Después tuvimos primarias al Ayuntamiento de Madrid que enfrentaron a Leguina con Morán y, al igual que en la ocasión anterior, mi agrupación que ha sido siempre muy guerrista, decidió que apoyábamos a Morán y volvimos a ganar aunque luego no tuvimos mucho éxito en las elecciones que Madrid, por mor de los altísimos precios de la vivienda, se ha ido convirtiendo en una ciudad de ricos, profesionales liberales y jubilados con tendencia al voto derechoso, pero esa es otra historia y es demasiado triste para contarla aquí.

Aunque no fueron unas primarias, también participé en aquel histórico Congreso del 2000 en el que elegimos a José Luis Rodríguez Zapatero como Secretario General, aunque para ser sinceros, mi agrupación, que como ya os he dicho éramos muy guerristas, apoyábamos a Matilde Fernández, pero la noche del Congreso quedó claro que o juntábamos los votos de guerristas y renovadores o ganaba el ex Ministro Bono y eso nos daba más miedo que vergüenza, luego ganó Zapatero.

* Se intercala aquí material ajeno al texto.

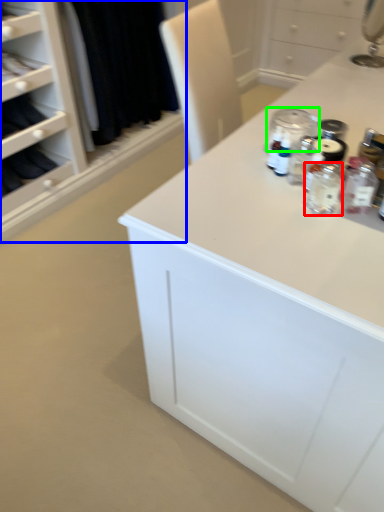 Question: Which is farther away from bottle (highlighted by a red box)? closet (highlighted by a blue box) or glass jar (highlighted by a green box)?

Choices:
 (A) closet
 (B) glass jar

Answer: (A) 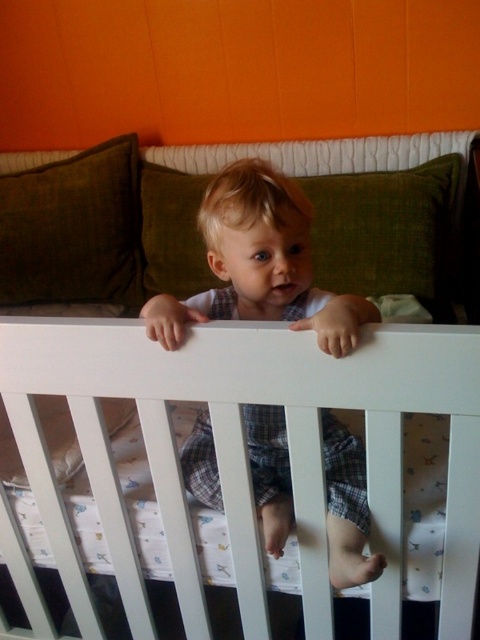 You are a parent trying to place a new stuffed animal between the green fabric pillow at upper center and the green fabric pillow at upper left. Which pillow should you place the stuffed animal closer to if you want it near the shorter one?

You should place the stuffed animal closer to the green fabric pillow at upper center because it is shorter than the green fabric pillow at upper left.

You are a parent trying to place a new stuffed animal between the green fabric pillow at upper center and the green fabric pillow at upper left. Based on their positions, which pillow should you place the stuffed animal closer to in order to have it near the front of the crib?

The green fabric pillow at upper center is in front of the green fabric pillow at upper left, so placing the stuffed animal closer to the green fabric pillow at upper center will position it near the front of the crib.

You are a photographer taking a picture of the child in the crib. You need to focus on two specific points in the image, point A at point (278, 259) and point B at point (57, 198). Which point should you focus on first to ensure the child is in focus?

Point A at point (278, 259) is closer to the viewer than point B at point (57, 198). Therefore, focusing on point A first will ensure the child is in focus since it is nearer to the camera. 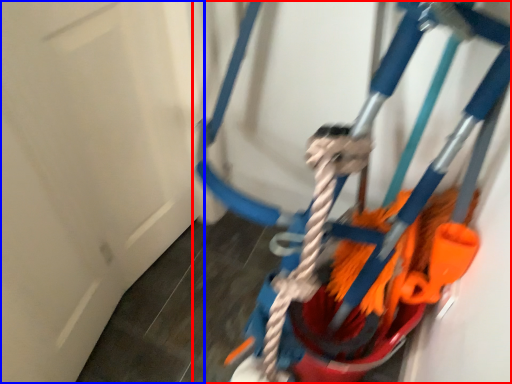 Question: Which object appears farthest to the camera in this image, toy (highlighted by a red box) or door (highlighted by a blue box)?

Choices:
 (A) toy
 (B) door

Answer: (A) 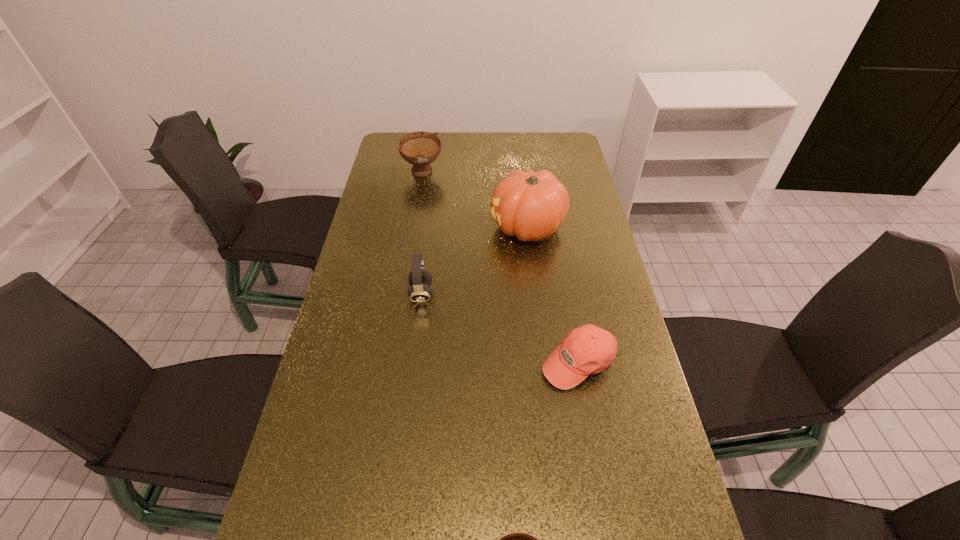 I want to click on object that can be found as the third closest to the farthest object, so click(588, 349).

Locate an element on the screen. soup bowl that stands as the second closest to the pumpkin is located at coordinates (516, 539).

Locate an element on the screen. vacant space that satisfies the following two spatial constraints: 1. on the carved face of the second shortest object; 2. on the right side of the tallest object is located at coordinates (543, 362).

The width and height of the screenshot is (960, 540). Find the location of `blank space that satisfies the following two spatial constraints: 1. on the carved face of the baseball cap; 2. on the right side of the pumpkin`. blank space that satisfies the following two spatial constraints: 1. on the carved face of the baseball cap; 2. on the right side of the pumpkin is located at coordinates (543, 362).

Where is `vacant point that satisfies the following two spatial constraints: 1. on the back side of the second shortest object; 2. on the ear cups of the headset`? vacant point that satisfies the following two spatial constraints: 1. on the back side of the second shortest object; 2. on the ear cups of the headset is located at coordinates (565, 294). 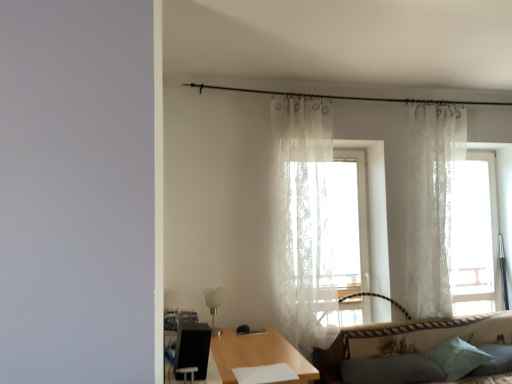 Question: Is the surface of white glass lamp at lower center in direct contact with transparent lace curtain at right?

Choices:
 (A) yes
 (B) no

Answer: (B)

Question: From the image's perspective, is white glass lamp at lower center on top of transparent lace curtain at right?

Choices:
 (A) yes
 (B) no

Answer: (B)

Question: Does white glass lamp at lower center have a lesser height compared to transparent lace curtain at right?

Choices:
 (A) no
 (B) yes

Answer: (B)

Question: Is white glass lamp at lower center bigger than transparent lace curtain at right?

Choices:
 (A) no
 (B) yes

Answer: (A)

Question: Can you confirm if white glass lamp at lower center is taller than transparent lace curtain at right?

Choices:
 (A) yes
 (B) no

Answer: (B)

Question: Considering the positions of sheer white curtain at center, the second curtain in the right-to-left sequence, and dark gray fabric pillow at lower right, acting as the third pillow starting from the right, in the image, is sheer white curtain at center, the second curtain in the right-to-left sequence, wider or thinner than dark gray fabric pillow at lower right, acting as the third pillow starting from the right,?

Choices:
 (A) thin
 (B) wide

Answer: (A)

Question: Is sheer white curtain at center, the second curtain in the right-to-left sequence, situated inside dark gray fabric pillow at lower right, acting as the third pillow starting from the right, or outside?

Choices:
 (A) inside
 (B) outside

Answer: (B)

Question: Is point (318, 134) closer or farther from the camera than point (403, 355)?

Choices:
 (A) closer
 (B) farther

Answer: (B)

Question: Is sheer white curtain at center, the second curtain in the right-to-left sequence, bigger or smaller than dark gray fabric pillow at lower right, the 1th pillow positioned from the left?

Choices:
 (A) small
 (B) big

Answer: (B)

Question: From a real-world perspective, is patterned fabric couch at lower right positioned above or below light blue fabric pillow at lower right, the 2th pillow positioned from the left?

Choices:
 (A) below
 (B) above

Answer: (A)

Question: Is patterned fabric couch at lower right wider or thinner than light blue fabric pillow at lower right, acting as the second pillow starting from the right?

Choices:
 (A) thin
 (B) wide

Answer: (B)

Question: Is patterned fabric couch at lower right in front of or behind light blue fabric pillow at lower right, acting as the second pillow starting from the right, in the image?

Choices:
 (A) front
 (B) behind

Answer: (A)

Question: In terms of height, does patterned fabric couch at lower right look taller or shorter compared to light blue fabric pillow at lower right, acting as the second pillow starting from the right?

Choices:
 (A) short
 (B) tall

Answer: (B)

Question: Is soft blue pillow at lower right, acting as the third pillow starting from the left, wider or thinner than white lace curtain at upper right, the 2th curtain from the left?

Choices:
 (A) thin
 (B) wide

Answer: (B)

Question: Choose the correct answer: Is soft blue pillow at lower right, acting as the third pillow starting from the left, inside white lace curtain at upper right, the 2th curtain from the left, or outside it?

Choices:
 (A) outside
 (B) inside

Answer: (A)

Y por fin llegamos a la madre de todas las primarias en las que he participado, las que enfrentaron a nuestro Secretario General, Tomás Gómez, con la candidata propuesta por Zapatero y Blanco, Trinidad Jiménez, que hicieron del verano de 2010 uno de los más intensos de mi vida. Aunque mi agrupación había apoyado a José Carmelo Cepeda en el Congreso del 2007 porque ya os he dicho varias veces, que hay que estar más atentos, que nosotros éramos guerristas y Cepeda el delfín de Acosta, el líder del guerrismo madrileño; Gómez había integrado a éste en su ejecutiva y todos como una piña nos enfrentamos al malvado Ferraz.

En verano tuvimos las primeras primarias para la elección de Secretario General del PSOE por medio del voto de todos y cada uno de los militantes y como era una ocasión histórica, por primera vez en mi historia no voté lo mismo que la ejecutiva de mi agrupación, ellos apostaron por Pedro Sánchez y yo por Edu Madina. La razón de no apoyar a Sánchez pese a que lo hacían buenos amigos como Susana Díaz o Tomás Gómez es que con él iba Pepe Blanco y todos sus cachorros criados en la Jaime Vera y ese no es mí modelo de Partido. El tiempo da y quita razones…

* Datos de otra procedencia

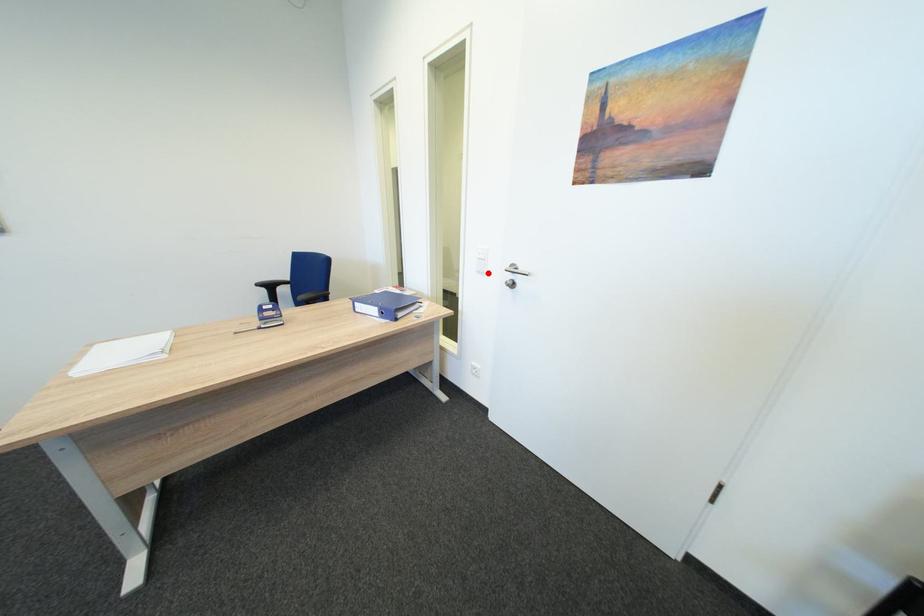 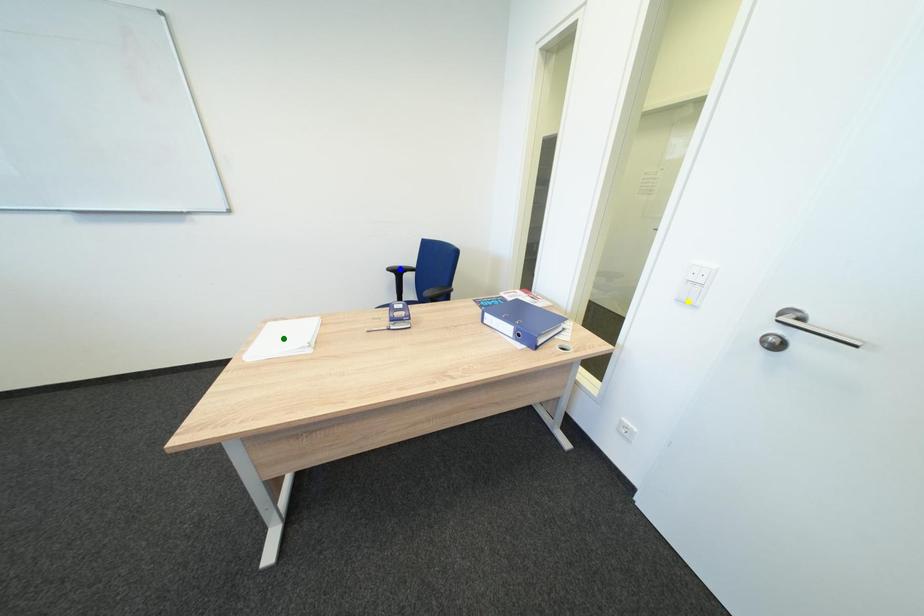 Question: I am providing you with two images of the same scene from different viewpoints. A red point is marked on the first image. You are given multiple points on the second image. Which point in image 2 represents the same 3d spot as the red point in image 1?

Choices:
 (A) blue point
 (B) green point
 (C) yellow point

Answer: (C) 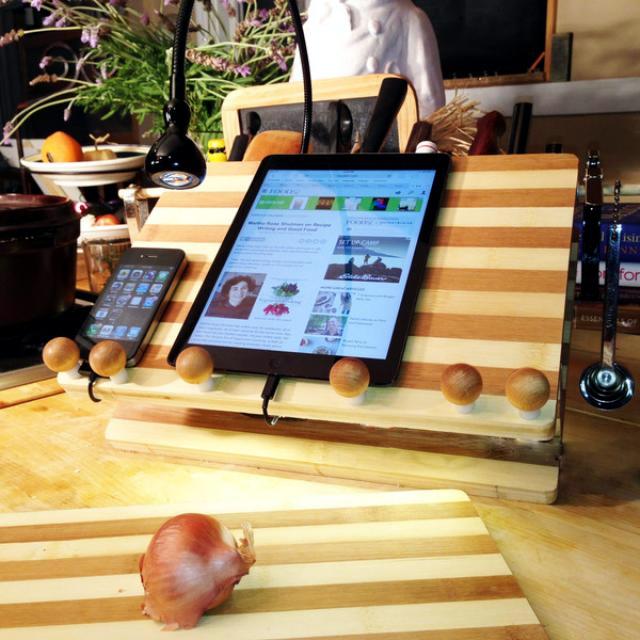 This screenshot has width=640, height=640. Identify the location of cable. (255, 403). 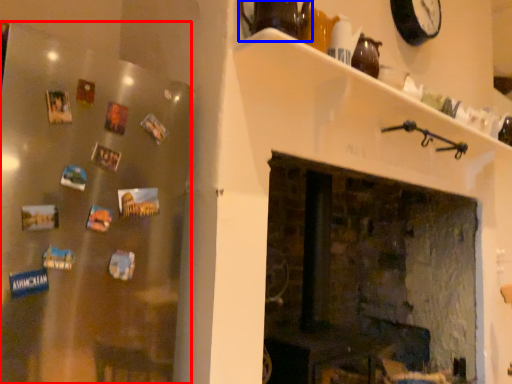 Question: Which object appears closest to the camera in this image, fridge (highlighted by a red box) or tea pot (highlighted by a blue box)?

Choices:
 (A) fridge
 (B) tea pot

Answer: (A) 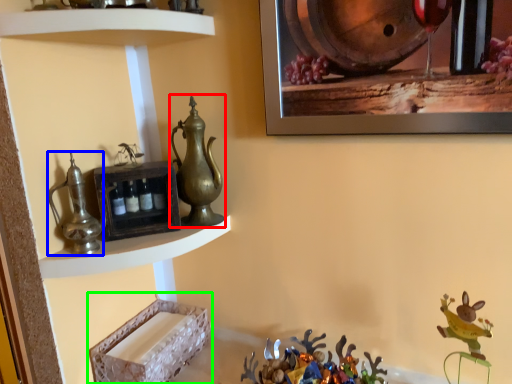 Question: Which is nearer to the jug (highlighted by a red box)? jug (highlighted by a blue box) or shelf (highlighted by a green box).

Choices:
 (A) jug
 (B) shelf

Answer: (A)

Este otoño hemos puesto en marcha el proceso de primarias para la elección de candidatos tanto para el Ayuntamiento de Madrid como para la Comunidad de Madrid, pero tanto Antonio Miguel Carmona como Tomás Gómez, consiguieron el apoyo de más de la mitad de la militancia, en ambos casos y no hubo necesidad de votar. ¿Quiere eso decir que en Madrid no ha habido primarias? No, quiere decir que ha pasado lo mismo que el año pasado en Andalucía o este otoño en Extremadura, que donde hay un liderazgo consolidado, un Secretario General elegido y querido por la militancia, el proceso se sustancia con el apoyo de ésta.

En resumen, he participado en bastantes Primarias, las ha ganado quien a mí me gustaba en casi todas las ocasiones y pese a los roces y las inevitables heridas que se abre en un proceso de confrontación interna, siempre han sido positivas, han revitalizado a la organización, han puesto en marcha a la militancia y han servido de impulso para la propia campaña electoral. Después de la defenestración de Tomás Gómez, Ferraz no se ha atrevido a convocar Primarias en el Partido Socialista de Madrid conscientes de que tienen la potestad pero no la autoridad y por tanto, han podido conculcar el deseo mayoritario de la militancia con los estatutos en la mano, pero no conseguirían su apoyo en las urnas. Se hace realidad la máxima: “vencerán pero no convencerán”. El daño que con eso hacen a la propia organización se sabrá la próxima vez que se actualice el censo de nuestra menguante militancia.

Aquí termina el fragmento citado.